Po wszystkim Szczęsny wrócił do ter Stegena. Panowie serdecznie się uściskali, po czym wspólnie pomaszerowali dalej, uśmiechali się i wesoło rozmawiali. Pomiędzy nimi nie dało się wyczuć żadnej złej krwi. Sami zresztą wspominali, iż prywatnie bardzo się lubią. - Ter Stegen bardzo mi pomógł od pierwszego dnia. Jeszcze przed podpisaniem umowy napisał do mnie i zapewnił, iż jeżeli będę czegoś potrzebował, to mi pomoże - ujawnił niedawno Polak w rozmowie z telewizją Barca One.

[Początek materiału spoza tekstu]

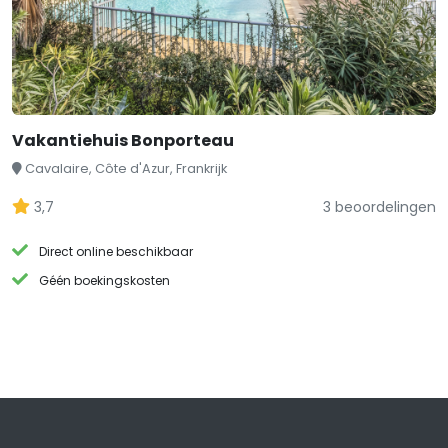
Vakantiehuis Bonporteau
Cavalaire, Côte d'Azur, Frankrijk
3,7
3 beoordelingen
Direct online beschikbaar
Géén boekingskosten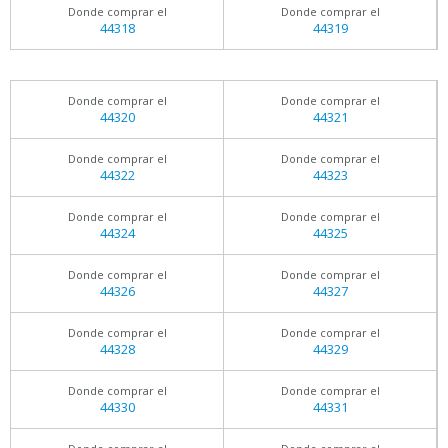
Donde comprar el
Donde comprar el
44318
44319
Donde comprar el
Donde comprar el
44320
44321
Donde comprar el
Donde comprar el
44322
44323
Donde comprar el
Donde comprar el
44324
44325
Donde comprar el
Donde comprar el
44326
44327
Donde comprar el
Donde comprar el
44328
44329
Donde comprar el
Donde comprar el
44330
44331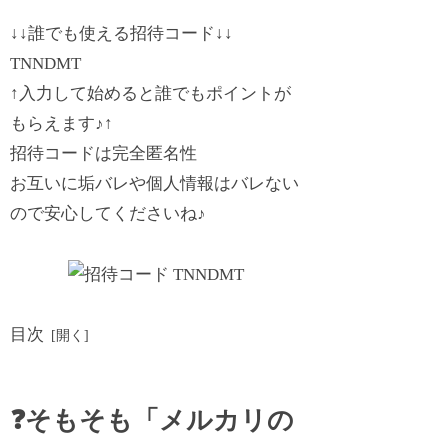
↓↓
誰でも使える招待コード↓
↓
TNNDMT
↑入力して始めると誰でもポイントが
もらえます♪
↑
招待コードは完全匿名性
お互いに垢バレや個人情報はバレない
ので安心してくださいね♪
目次
❓そもそも「メルカリの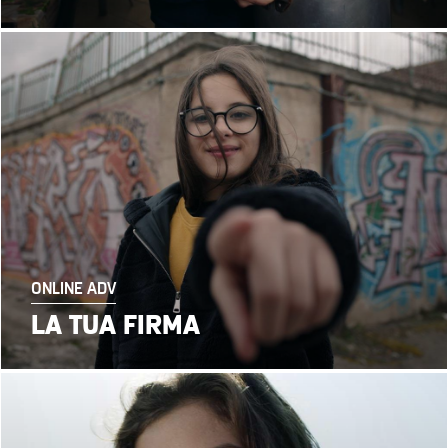
ONLINE ADV
LA TUA FIRMA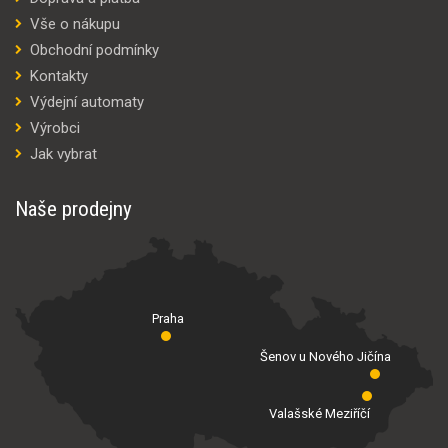
Vše o nákupu
Obchodní podmínky
Kontakty
Výdejní automaty
Výrobci
Jak vybrat
Naše prodejny
Praha
Šenov u Nového Jičína
Valašské Meziříčí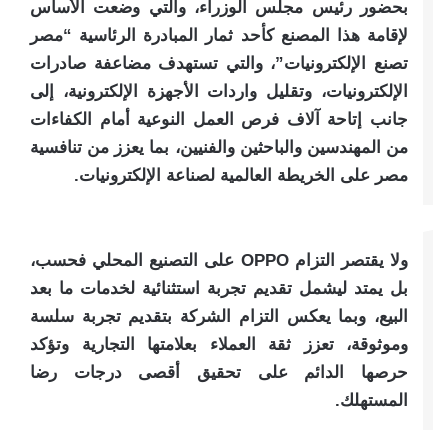
بحضور رئيس مجلس الوزراء، والتي وضعت الأساس
لإقامة هذا المصنع كأحد ثمار المبادرة الرئاسية “مصر
تصنع الإلكترونيات”، والتي تستهدف مضاعفة صادرات
الإلكترونيات، وتقليل واردات الأجهزة الإلكترونية، إلى
جانب إتاحة آلاف فرص العمل النوعية أمام الكفاءات
من المهندسين والباحثين والفنيين، بما يعزز من تنافسية
مصر على الخريطة العالمية لصناعة الإلكترونيات.
ولا يقتصر التزام OPPO على التصنيع المحلي فحسب،
بل يمتد ليشمل تقديم تجربة استثنائية لخدمات ما بعد
البيع، وبما يعكس التزام الشركة بتقديم تجربة سلسة
وموثوقة، تعزز ثقة العملاء بعلامتها التجارية وتؤكد
حرصها الدائم على تحقيق أقصى درجات رضا
المستهلك.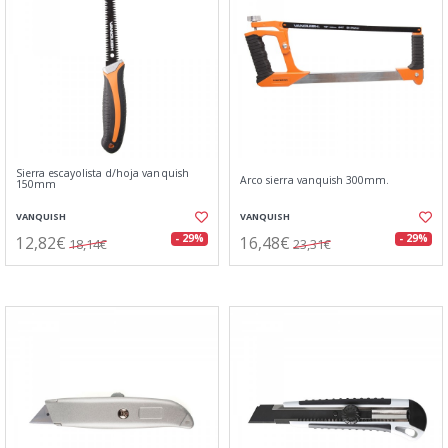
Sierra escayolista d/hoja vanquish
Arco sierra vanquish 300mm.
150mm
VANQUISH
VANQUISH
12,82€
16,48€
- 29%
- 29%
18,14€
23,31€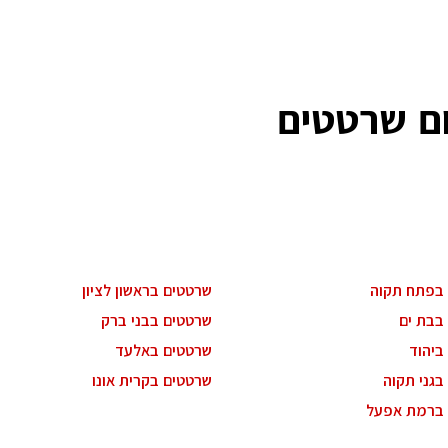
ם שרטטים
בפתח תקוה
שרטטים בראשון לציון
בבת ים
שרטטים בבני ברק
ביהוד
שרטטים באלעד
בגני תקוה
שרטטים בקרית אונו
 ברמת אפעל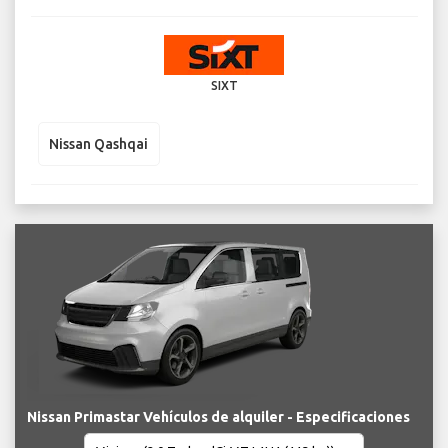
SIXT
Nissan Qashqai
Nissan Primastar Vehículos de alquiler - Especificaciones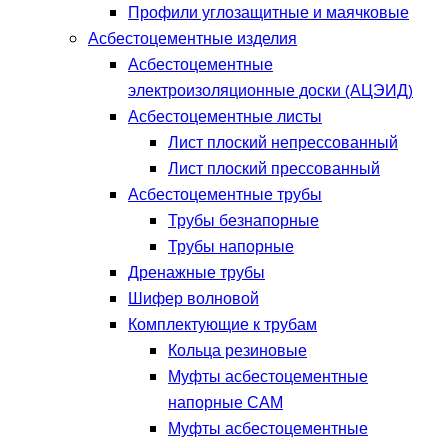
Профили углозащитные и маячковые
Асбестоцементные изделия
Асбестоцементные
электроизоляционные доски (АЦЭИД)
Асбестоцементные листы
Лист плоский непрессованный
Лист плоский прессованный
Асбестоцементные трубы
Трубы безнапорные
Трубы напорные
Дренажные трубы
Шифер волновой
Комплектующие к трубам
Кольца резиновые
Муфты асбестоцементные
напорные САМ
Муфты асбестоцементные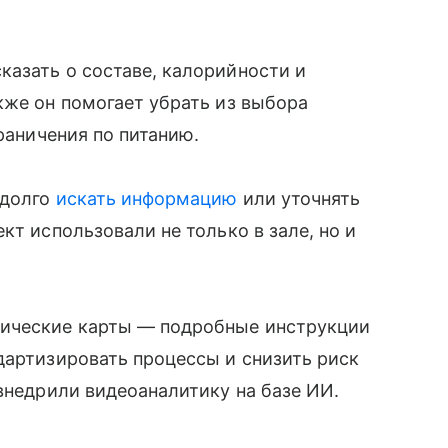
азать о составе, калорийности и
кже он помогает убрать из выбора
граничения по питанию.
 долго
искать информацию
или уточнять
кт использовали не только в зале, но и
ические карты — подробные инструкции
дартизировать процессы и снизить риск
 внедрили видеоаналитику на базе ИИ.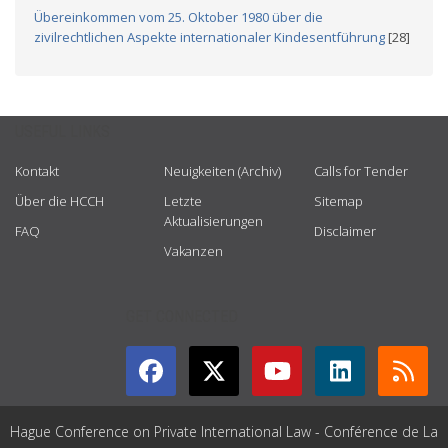
Übereinkommen vom 25. Oktober 1980 über die
zivilrechtlichen Aspekte internationaler Kindesentführung
[28]
USEFUL LINKS
Kontakt
Neuigkeiten (Archiv)
Calls for Tender
Über die HCCH
Letzte
Sitemap
Aktualisierungen
FAQ
Disclaimer
Vakanzen
GET CONNECTED
Hague Conference on Private International Law - Conférence de La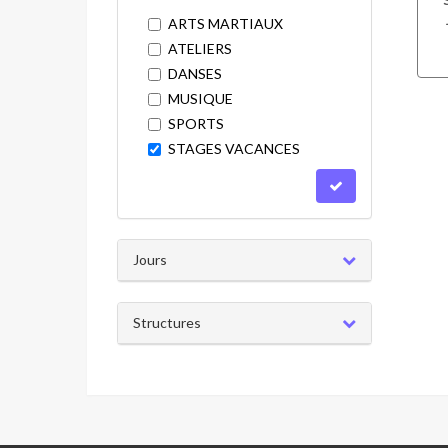
ARTS MARTIAUX
ATELIERS
DANSES
MUSIQUE
SPORTS
STAGES VACANCES
Jours
Structures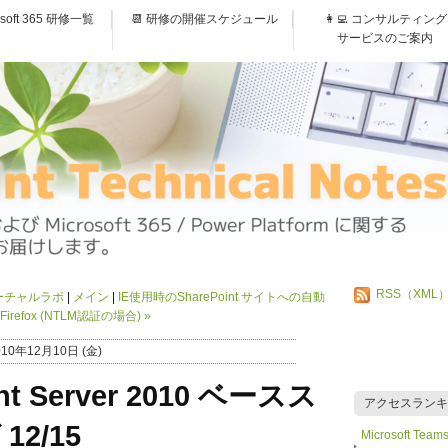
osoft 365 研修一覧
📆 研修の開催スケジュール
👩‍💻 コンサルティング
サービスのご案内
RSS（XML
 バーチャルラボ
メイン
IE使用時のSharePoint サイトへの自動
irefox (NTLM認証の場合)
»
010年12月10日 (金)
int Server 2010 ベースス
アクセスランキ
2/15
Microsoft 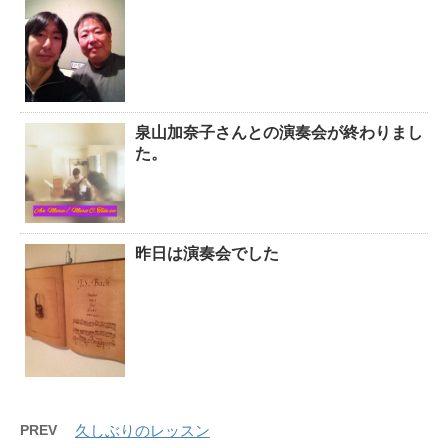
泉山加奈子さんとの演奏会が終わりまし
た。
昨日は演奏会でした
PREV
久しぶりのレッスン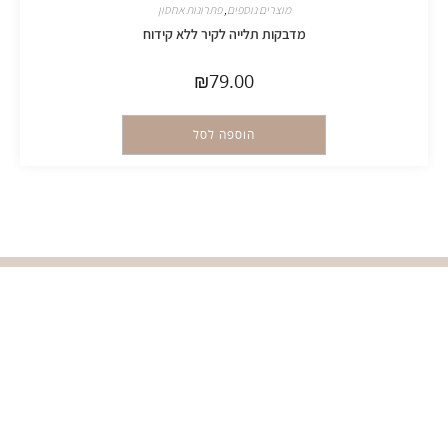
מוצרים נוספים
,
פתרונות אחסון
מדבקות תלייה לקיר ללא קידוח
₪
79.00
הוספה לסל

Szczęsny i ter Stegen wspólnie żartowali. Nagle kamera pokazał Penę. To wiele mówi
"El Desmarque" podkreśliło, iż pomimo rywalizacji obydwaj: "pokazali wielką przyjaźń, która ich łączy i jak bardzo są sobie bliscy". W dalszej części nagranie widać zaś, co w tym czasie robił trzeci z bramkarzy - Inaki Pena. Scena ta wyglądała dość przykro.
Hiszpan ze zwieszoną głową szedł w towarzystwie jednego z trenerów. Później wykonywał ćwiczenia zupełnie sam, w pewnym oddaleniu od Szczęsnego i ter Stegena. - Obraz ten powtarzał się przez całą sesję treningową. Ter Stegen i Szczęsny trenowali razem w dobrych nastrojach, a Inaki robił to bardziej indywidualnie - dodał portal. Hiszpańskie media coraz częściej donoszą, iż po sezonie Pena najprawdopodobniej zostanie sprzedany.